Had Virginia not scored after halftime, the Jackets wouldn’t necessarily have won. The game would have been tied at 28 headed to overtime. Even as we ask, “What does it say about a program that can’t manage more points in 40 minutes than a good team does in 20?”, we know the answer: Nothing good.
Tech is 52-61 in three-plus seasons under Brian Gregory. The Jackets have made a big deal out of needing to get to the NIT this season — they haven’t yet played beyond the ACC tournament under this coach — but when did the NIT become even a medium-sized deal?
In his first four seasons here, Gregory’s predecessor made the NCAA tournament twice (and the NIT once, just for the record).

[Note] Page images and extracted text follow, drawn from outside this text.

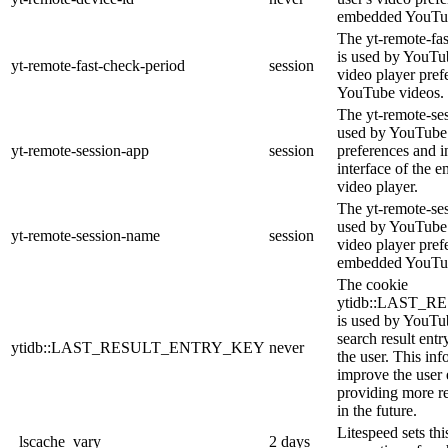
embedded YouTub
The yt-remote-fa
is used by YouTub
yt-remote-fast-check-period
session
video player pre
YouTube videos.
The yt-remote-ses
used by YouTube 
yt-remote-session-app
session
preferences and i
interface of the
video player.
The yt-remote-se
used by YouTube t
yt-remote-session-name
session
video player pref
embedded YouTub
The cookie
ytidb::LAST_
is used by YouTube
search result entr
ytidb::LAST_RESULT_ENTRY_KEY
never
the user. This inf
improve the user
providing more re
in the future.
Litespeed sets thi
_lscache_vary
2 days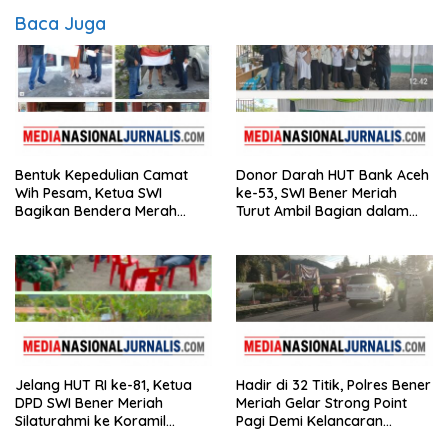
Baca Juga
Bentuk Kepedulian Camat
Donor Darah HUT Bank Aceh
Wih Pesam, Ketua SWI
ke-53, SWI Bener Meriah
Bagikan Bendera Merah
Turut Ambil Bagian dalam
Putih kepada Masyarakat
Aksi Kemanusiaan
Jelang HUT RI ke-81, Ketua
Hadir di 32 Titik, Polres Bener
DPD SWI Bener Meriah
Meriah Gelar Strong Point
Silaturahmi ke Koramil
Pagi Demi Kelancaran
02/Wih Pesam
Aktivitas Masyarakat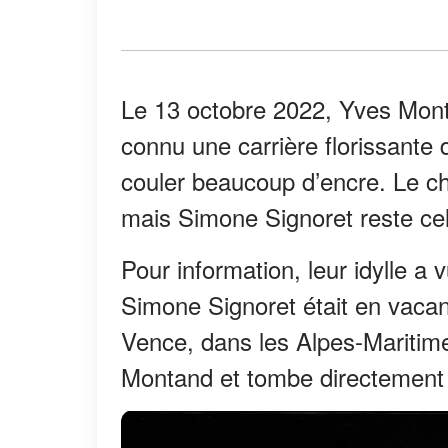
Le 13 octobre 2022, Yves Monta
connu une carrière florissante d
couler beaucoup d’encre. Le 
mais Simone Signoret reste cell
Pour information, leur idylle a 
Simone Signoret était en vaca
Vence, dans les Alpes-Maritime
Montand et tombe directement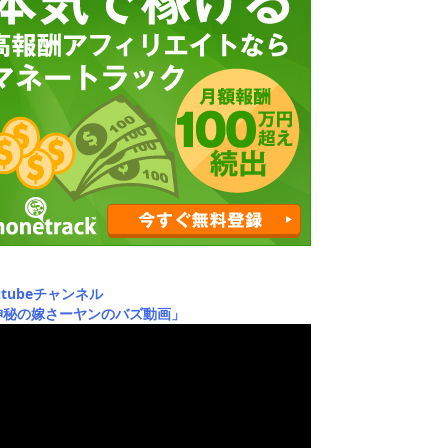
utubeチャンネル
神秘の嫁さーヤンのバズ動画」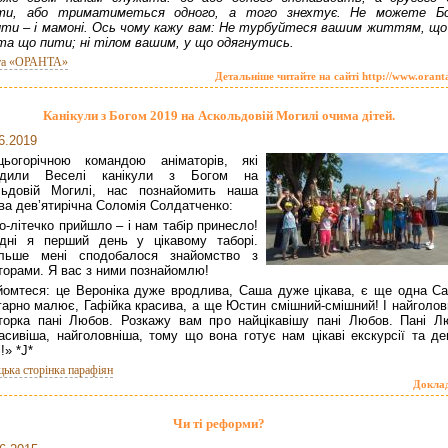
ти, або триматиметься одного, а того знехтує. Не можете Бо
ти – і мамоні. Ось чому кажу вам: Не турбуйтеся вашим життям, що
та що пити; ні тілом вашим, у що одягнутись.
та «ОРАНТА»
Детальніше читайте на сайті http://www.orant
Канікули з Богом 2019 на Аскольдовій Могилі очима дітей.
6.2019
ьогорічною командою аніматорів, які
одили Веселі канікули з Богом на
льдовій Могилі, нас познайомить наша
ва дев’ятирічна Соломія Солдатченко:
о-літечко прийшло – і нам табір принесло!
дні я перший день у цікавому таборі.
ільше мені сподобалося знайомство з
торами. Я вас з ними познайомлю!
йомтеся: це Вероніка дуже вродлива, Саша дуже цікава, є ще одна Са
гарно малює, Гафійка красива, а ще Юстин смішний-смішний! І найголов
торка пані Любов. Розкажу вам про найцікавішу пані Любов. Пані Л
асивіша, найголовніша, тому що вона готує нам цікаві екскурсії та де
!» *J*
цька сторінка парафіян
Докла
Чи ті реформи?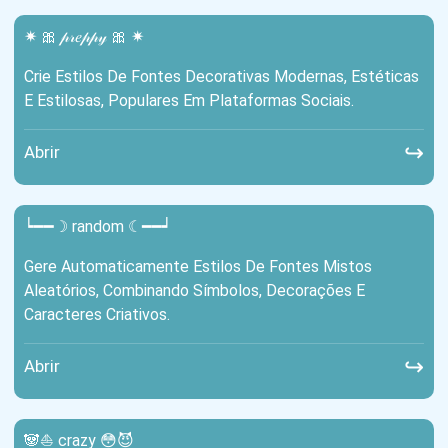
✷ 🎀 𝓅𝓇𝑒𝓅𝓅𝓎 🎀 ✷
Crie Estilos De Fontes Decorativas Modernas, Estéticas
E Estilosas, Populares Em Plataformas Sociais.
↪
Abrir
┕━━☽ random ☾━━┙
Gere Automaticamente Estilos De Fontes Mistos
Aleatórios, Combinando Símbolos, Decorações E
Caracteres Criativos.
↪
Abrir
🐼⛵ crazy 😳😈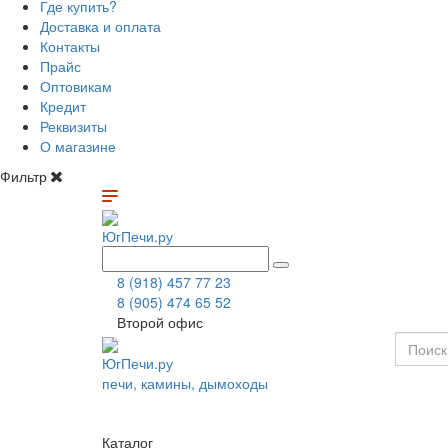
Где купить?
Доставка и оплата
Контакты
Прайс
Оптовикам
Кредит
Реквизиты
О магазине
Фильтр
ЮгПечи.ру
8 (918) 457 77 23
8 (905) 474 65 52
Второй офис
ЮгПечи.ру
печи, камины, дымоходы
Каталог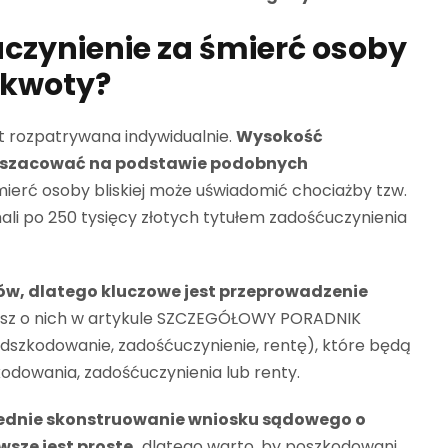
czynienie za śmierć osoby
e kwoty?
 rozpatrywana indywidualnie.
Wysokość
oszacować na podstawie podobnych
erć osoby bliskiej może uświadomić chociażby tzw.
li po 250 tysięcy złotych tytułem zadośćuczynienia
w, dlatego kluczowe jest przeprowadzenie
sz o nich w artykule SZCZEGÓŁOWY PORADNIK
zkodowanie, zadośćuczynienie, rentę), które będą
odowania, zadośćuczynienia lub renty.
dnie skonstruowanie wniosku sądowego o
wsze jest proste,
dlatego warto, by poszkodowani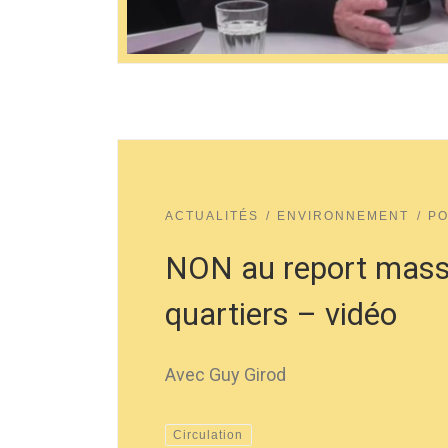
ACTUALITÉS
ENVIRONNEMENT
PO
NON au report massi
quartiers – vidéo
Avec Guy Girod
Circulation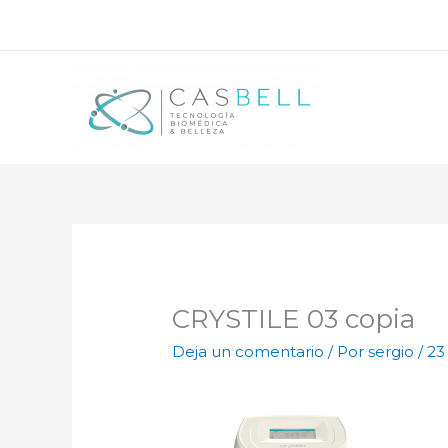
Ir
al
contenido
CRYSTILE 03 copia
Deja un comentario
/ Por
sergio
/
23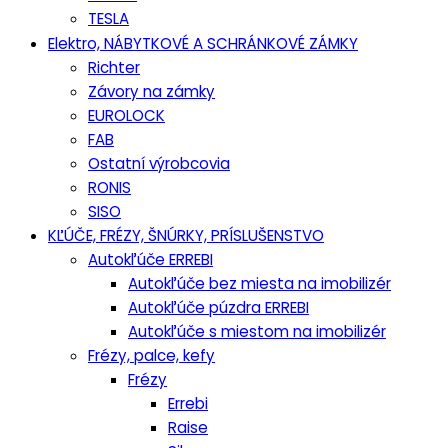
TESLA
Elektro, NÁBYTKOVÉ A SCHRÁNKOVÉ ZÁMKY
Richter
Závory na zámky
EUROLOCK
FAB
Ostatní výrobcovia
RONIS
SISO
KĽÚČE, FRÉZY, ŠNÚRKY, PRÍSLUŠENSTVO
Autokľúče ERREBI
Autokľúče bez miesta na imobilizér
Autokľúče púzdra ERREBI
Autokľúče s miestom na imobilizér
Frézy, palce, kefy
Frézy
Errebi
Raise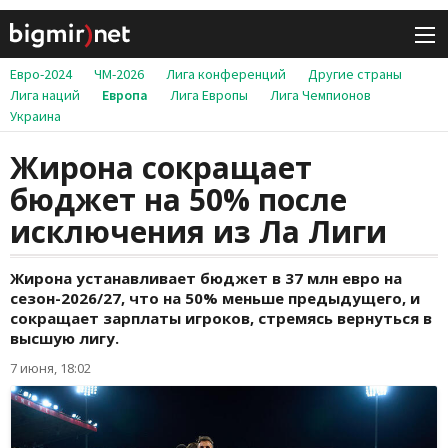
Евро-2024
ЧМ-2026
Лига конференций
Другие страны
Лига наций
Европа
Лига Европы
Лига Чемпионов
Украина
Жирона сокращает
бюджет на 50% после
исключения из Ла Лиги
Жирона устанавливает бюджет в 37 млн евро на
сезон-2026/27, что на 50% меньше предыдущего, и
сокращает зарплаты игроков, стремясь вернуться в
высшую лигу.
7 июня, 18:02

In Year 4 under Paul Hewitt, Tech played UConn for the national championship. In Year 4 under Gregory, the Jackets are 0-6 in ACC play. At no point in Hewitt’s careening tenure did the Jackets go three consecutive seasons without reaching the NCAA, which is now a distant light.
When Hewitt was fired in 2011, his career ACC record play was 72-104 (a winning percentage of .409). Gregory’s ACC record is 16-42 (a winning percentage of .276). Granted, Hewitt left a mess for Gregory, but Hewitt inherited a program in disarray from Bobby Cremins and had it in the Big Dance 11 1/2 months later. And here’s the real kick in the gut:
Hewitt’s final four seasons at Tech — the ones that convinced Dan Radakovich to pay $7 million to make his coach go away — yielded a record of 62-65 overall and 21-43 in ACC play. The worst of Hewitt has been better than the best, at least so far, of Gregory.
It’s possible these Jackets could salvage a little something from their season: They have six games remaining against teams with losing ACC records, and they play middling North Carolina State here next week. If they win all of those, they’d be 16-14 overall headed to the ACC tournament, and that would put them on the bubble — for the NIT. But when getting to a tournament that doesn’t matter is the measuring stick, your program has ceased to matter.